━━ DATA ━━
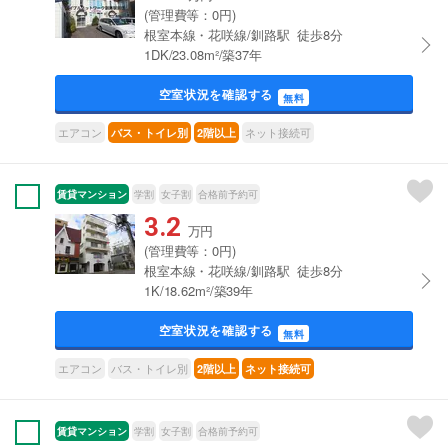
(管理費等：0円)
根室本線・花咲線/釧路駅 徒歩8分
1DK/23.08m²/築37年
空室状況を確認する
無料
エアコン
ネット接続可
バス・トイレ別
2階以上
賃貸マンション
学割
女子割
合格前予約可
3.2
万円
(管理費等：0円)
根室本線・花咲線/釧路駅 徒歩8分
1K/18.62m²/築39年
空室状況を確認する
無料
エアコン
バス・トイレ別
2階以上
ネット接続可
賃貸マンション
学割
女子割
合格前予約可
━━━
TASK STATEMENT: Your answer must be the entries repeated exactly, with no pictures.

EXERCISE OUTPUT:
(管理費等：0円)
根室本線・花咲線/釧路駅 徒歩8分
1DK/23.08m²/築37年
空室状況を確認する
無料
エアコン
ネット接続可
バス・トイレ別
2階以上
賃貸マンション
学割
女子割
合格前予約可
3.2
万円
(管理費等：0円)
根室本線・花咲線/釧路駅 徒歩8分
1K/18.62m²/築39年
空室状況を確認する
無料
エアコン
バス・トイレ別
2階以上
ネット接続可
賃貸マンション
学割
女子割
合格前予約可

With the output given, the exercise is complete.